§ Prompt
Copy out the records in full, word for word, without pictures.

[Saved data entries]
========================
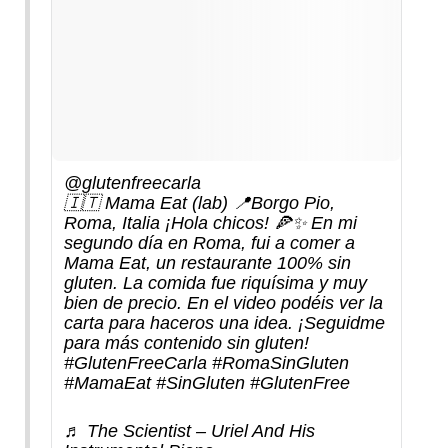
@glutenfreecarla
🇮🇹 Mama Eat (lab) 📍Borgo Pio,
Roma, Italia ¡Hola chicos! 🍕✨ En mi
segundo día en Roma, fui a comer a
Mama Eat, un restaurante 100% sin
gluten. La comida fue riquísima y muy
bien de precio. En el video podéis ver la
carta para haceros una idea. ¡Seguidme
para más contenido sin gluten!
#GlutenFreeCarla
#RomaSinGluten
#MamaEat
#SinGluten
#GlutenFree
♬ The Scientist – Uriel And His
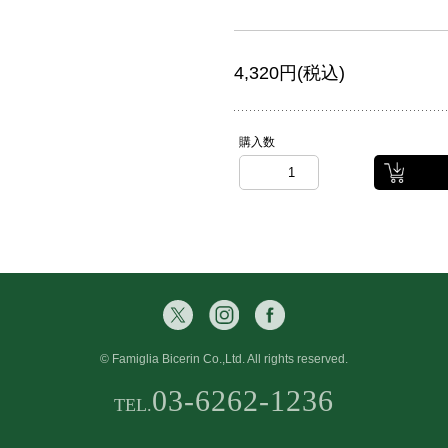
4,320円(税込)
購入数
© Famiglia Bicerin Co.,Ltd. All rights reserved.
03-6262-1236
TEL.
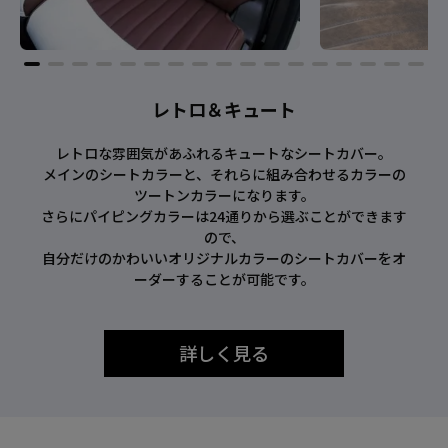
レトロ＆キュート
レトロな雰囲気があふれるキュートなシートカバー。
メインのシートカラーと、それらに組み合わせるカラーの
ツートンカラーになります。
さらにパイピングカラーは24通りから選ぶことができます
ので、
自分だけのかわいいオリジナルカラーのシートカバーをオ
ーダーすることが可能です。
詳しく見る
========================
§ Written answer
@glutenfreecarla
🇮🇹 Mama Eat (lab) 📍Borgo Pio,
Roma, Italia ¡Hola chicos! 🍕✨ En mi
segundo día en Roma, fui a comer a
Mama Eat, un restaurante 100% sin
gluten. La comida fue riquísima y muy
bien de precio. En el video podéis ver la
carta para haceros una idea. ¡Seguidme
para más contenido sin gluten!
#GlutenFreeCarla
#RomaSinGluten
#MamaEat
#SinGluten
#GlutenFree
♬ The Scientist – Uriel And His
4,320円(税込)
購入数
© Famiglia Bicerin Co.,Ltd. All rights reserved.
03-6262-1236
TEL.
レトロ＆キュート
レトロな雰囲気があふれるキュートなシートカバー。
メインのシートカラーと、それらに組み合わせるカラーの
ツートンカラーになります。
さらにパイピングカラーは24通りから選ぶことができます
ので、
自分だけのかわいいオリジナルカラーのシートカバーをオ
ーダーすることが可能です。
詳しく見る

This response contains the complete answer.